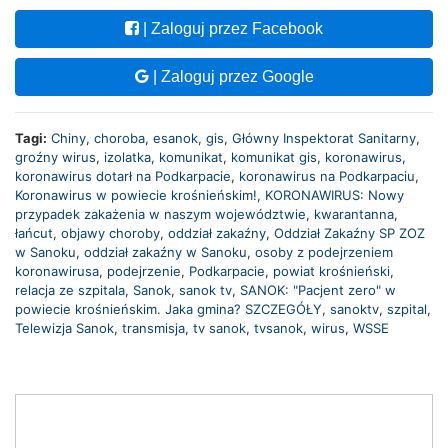
| Zaloguj przez Facebook
| Zaloguj przez Google
Tagi:
Chiny
,
choroba
,
esanok
,
gis
,
Główny Inspektorat Sanitarny
,
groźny wirus
,
izolatka
,
komunikat
,
komunikat gis
,
koronawirus
,
koronawirus dotarł na Podkarpacie
,
koronawirus na Podkarpaciu
,
Koronawirus w powiecie krośnieńskim!
,
KORONAWIRUS: Nowy
przypadek zakażenia w naszym województwie
,
kwarantanna
,
łańcut
,
objawy choroby
,
oddział zakaźny
,
Oddział Zakaźny SP ZOZ
w Sanoku
,
oddział zakaźny w Sanoku
,
osoby z podejrzeniem
koronawirusa
,
podejrzenie
,
Podkarpacie
,
powiat krośnieński
,
relacja ze szpitala
,
Sanok
,
sanok tv
,
SANOK: "Pacjent zero" w
powiecie krośnieńskim. Jaka gmina? SZCZEGÓŁY
,
sanoktv
,
szpital
,
Telewizja Sanok
,
transmisja
,
tv sanok
,
tvsanok
,
wirus
,
WSSE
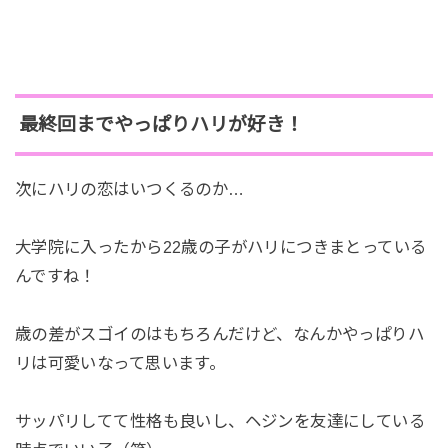
最終回までやっぱりハリが好き！
次にハリの恋はいつくるのか…
大学院に入ったから22歳の子がハリにつきまとっている
んですね！
歳の差がスゴイのはもちろんだけど、なんかやっぱりハ
リは可愛いなって思います。
サッパリしてて性格も良いし、ヘジンを友達にしている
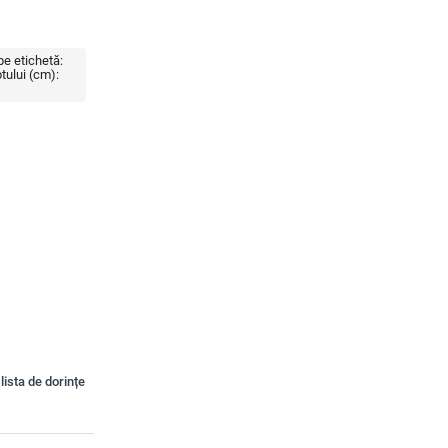
e etichetă:
tului (cm):
lista de dorințe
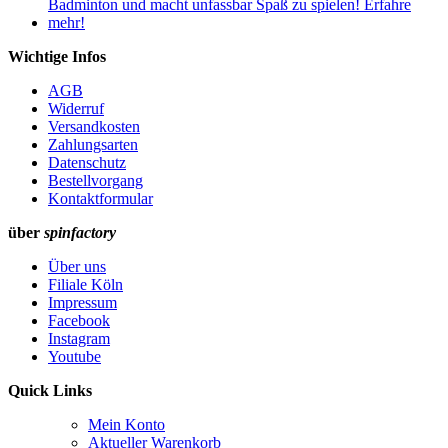
Wichtige Infos
AGB
Widerruf
Versandkosten
Zahlungsarten
Datenschutz
Bestellvorgang
Kontaktformular
über
spinfactory
Über uns
Filiale Köln
Impressum
Facebook
Instagram
Youtube
Quick Links
Mein Konto
Aktueller Warenkorb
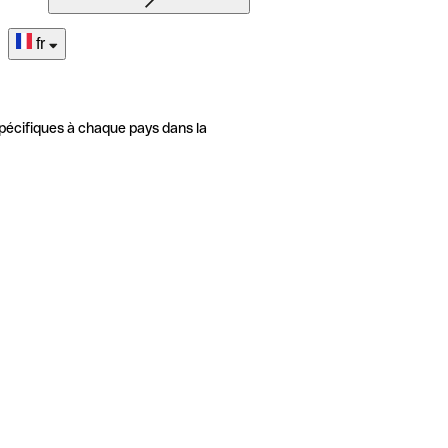
fr
pécifiques à chaque pays dans la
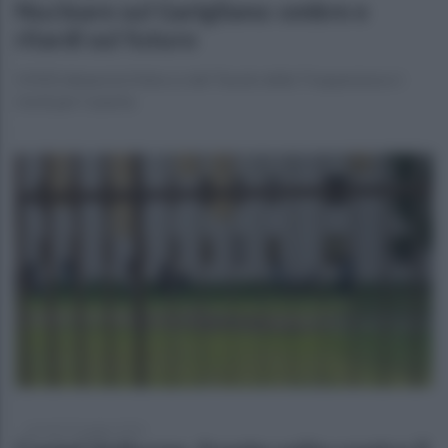
Nucleare sul Garigliano: ombre e
ritardi sul futuro
Il M5S denuncia il blocco del Tavolo della Trasparenza e i
rischi per Caserta
venerdì 29 maggio 2026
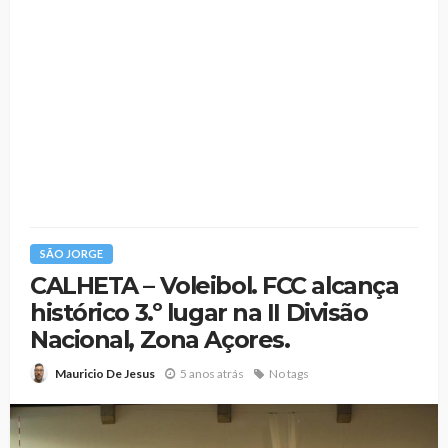
SÃO JORGE
CALHETA – Voleibol. FCC alcança
histórico 3.º lugar na II Divisão
Nacional, Zona Açores.
5 anos atrás
No tags
Mauricio De Jesus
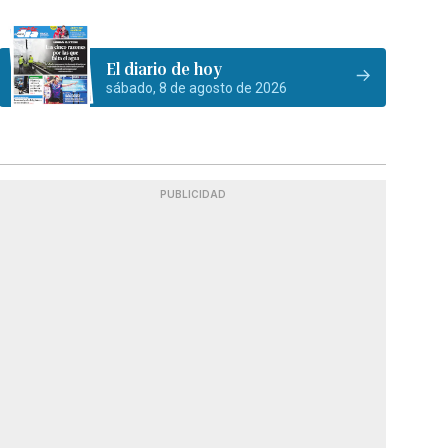
El diario de hoy
sábado, 8 de agosto de 2026
PUBLICIDAD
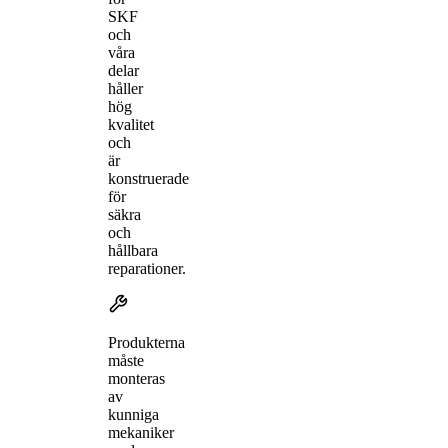
SKF
och
våra
delar
håller
hög
kvalitet
och
är
konstruerade
för
säkra
och
hållbara
reparationer.
Produkterna
måste
monteras
av
kunniga
mekaniker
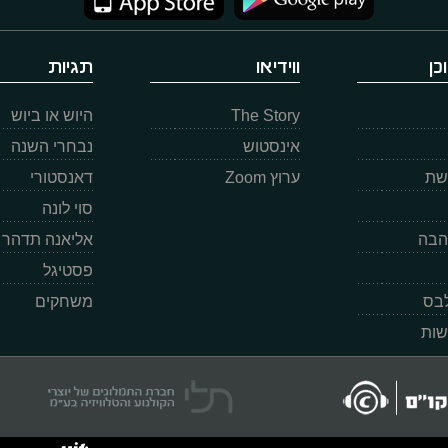
כן
ווידיאו
תגיות
The Story
היוש או ביוש
אינסטוש
נבחרי השנה
רשת
ערוץ Zoom
דאנסטורי
סוי לונה
הבה
אליאנה תדהר
פסטיגל
לבס
משחקים
שות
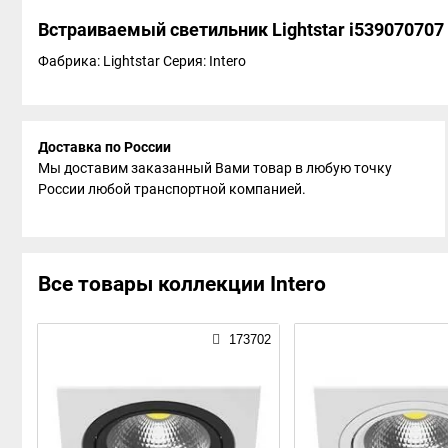
Встраиваемый светильник Lightstar i539070707
Фабрика: Lightstar
Серия: Intero
Доставка по России
Мы доставим заказанный Вами товар в любую точку
России любой транспортной компанией.
Все товары коллекции Intero
173702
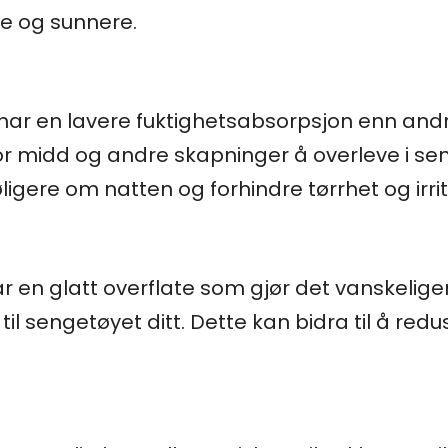
e og sunnere.
 har en lavere fuktighetsabsorpsjon enn and
for midd og andre skapninger å overleve i se
ligere om natten og forhindre tørrhet og irri
ar en glatt overflate som gjør det vanskelig
til sengetøyet ditt. Dette kan bidra til å re
.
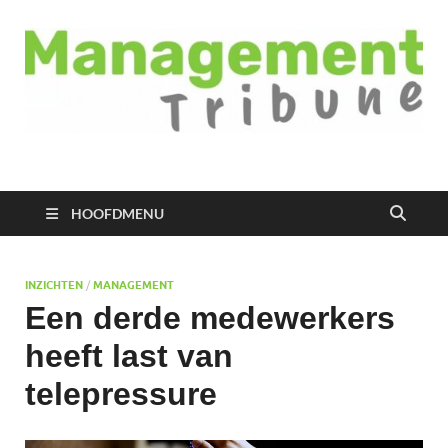
Managementtribune
het meest inspirerende kennisplatform voor managers
HOOFDMENU
INZICHTEN
/
MANAGEMENT
Een derde medewerkers
heeft last van
telepressure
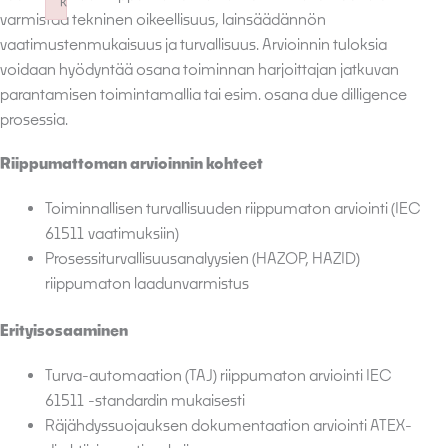
k
varmistaa tekninen oikeellisuus, lainsäädännön
Failed to initialize plugin: wplink
vaatimustenmukaisuus ja turvallisuus. Arvioinnin tuloksia
voidaan hyödyntää osana toiminnan harjoittajan jatkuvan
parantamisen toimintamallia tai esim. osana due dilligence
prosessia.
Riippumattoman arvioinnin kohteet
Toiminnallisen turvallisuuden riippumaton arviointi (IEC
61511 vaatimuksiin)
Prosessiturvallisuusanalyysien (HAZOP, HAZID)
riippumaton laadunvarmistus
Erityisosaaminen
Turva-automaation (TAJ) riippumaton arviointi IEC
61511 -standardin mukaisesti
Räjähdyssuojauksen dokumentaation arviointi ATEX-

● **Required work**
In your copy, repeat each record exactly and include no pictures.

● **Task result**
| Zaloguj przez Facebook
| Zaloguj przez Google
Tagi:
Chiny
,
choroba
,
esanok
,
gis
,
Główny Inspektorat Sanitarny
,
groźny wirus
,
izolatka
,
komunikat
,
komunikat gis
,
koronawirus
,
koronawirus dotarł na Podkarpacie
,
koronawirus na Podkarpaciu
,
Koronawirus w powiecie krośnieńskim!
,
KORONAWIRUS: Nowy
przypadek zakażenia w naszym województwie
,
kwarantanna
,
łańcut
,
objawy choroby
,
oddział zakaźny
,
Oddział Zakaźny SP ZOZ
w Sanoku
,
oddział zakaźny w Sanoku
,
osoby z podejrzeniem
koronawirusa
,
podejrzenie
,
Podkarpacie
,
powiat krośnieński
,
relacja ze szpitala
,
Sanok
,
sanok tv
,
SANOK: "Pacjent zero" w
powiecie krośnieńskim. Jaka gmina? SZCZEGÓŁY
,
sanoktv
,
szpital
,
Telewizja Sanok
,
transmisja
,
tv sanok
,
tvsanok
,
wirus
,
WSSE
最終回までやっぱりハリが好き！
次にハリの恋はいつくるのか…
大学院に入ったから22歳の子がハリにつきまとっている
んですね！
歳の差がスゴイのはもちろんだけど、なんかやっぱりハ
リは可愛いなって思います。
サッパリしてて性格も良いし、ヘジンを友達にしている
e etichetă:
tului (cm):
lista de dorințe
Wichtige Infos
AGB
Widerruf
Versandkosten
Zahlungsarten
Datenschutz
Bestellvorgang
Kontaktformular
über
spinfactory
Über uns
Filiale Köln
Impressum
Facebook
Instagram
Youtube
Quick Links
Mein Konto
Aktueller Warenkorb
fr
pécifiques à chaque pays dans la
Nucleare sul Garigliano: ombre e
ritardi sul futuro
Il M5S denuncia il blocco del Tavolo della Trasparenza e i
rischi per Caserta
venerdì 29 maggio 2026
SÃO JORGE
CALHETA – Voleibol. FCC alcança
histórico 3.º lugar na II Divisão
Nacional, Zona Açores.
5 anos atrás
No tags
Mauricio De Jesus
El diario de hoy
sábado, 8 de agosto de 2026
PUBLICIDAD
SKF
och
våra
delar
håller
hög
kvalitet
och
är
konstruerade
för
säkra
och
hållbara
reparationer.
Produkterna
måste
monteras
av
kunniga
mekaniker
כן
ווידיאו
תגיות
The Story
היוש או ביוש
אינסטוש
נבחרי השנה
רשת
ערוץ Zoom
דאנסטורי
סוי לונה
הבה
אליאנה תדהר
פסטיגל
לבס
משחקים
שות
Встраиваемый светильник Lightstar i539070707
Фабрика: Lightstar
Серия: Intero
Доставка по России
Мы доставим заказанный Вами товар в любую точку
России любой транспортной компанией.
Все товары коллекции Intero
173702
e og sunnere.
 har en lavere fuktighetsabsorpsjon enn and
for midd og andre skapninger å overleve i se
ligere om natten og forhindre tørrhet og irri
ar en glatt overflate som gjør det vanskelig
til sengetøyet ditt. Dette kan bidra til å re
.
Managementtribune
het meest inspirerende kennisplatform voor managers
HOOFDMENU
INZICHTEN
/
MANAGEMENT
Een derde medewerkers
heeft last van
telepressure
k
varmistaa tekninen oikeellisuus, lainsäädännön
Failed to initialize plugin: wplink
vaatimustenmukaisuus ja turvallisuus. Arvioinnin tuloksia
voidaan hyödyntää osana toiminnan harjoittajan jatkuvan
parantamisen toimintamallia tai esim. osana due dilligence
prosessia.
Riippumattoman arvioinnin kohteet
Toiminnallisen turvallisuuden riippumaton arviointi (IEC
61511 vaatimuksiin)
Prosessiturvallisuusanalyysien (HAZOP, HAZID)
riippumaton laadunvarmistus
Erityisosaaminen
Turva-automaation (TAJ) riippumaton arviointi IEC
61511 -standardin mukaisesti
Räjähdyssuojauksen dokumentaation arviointi ATEX-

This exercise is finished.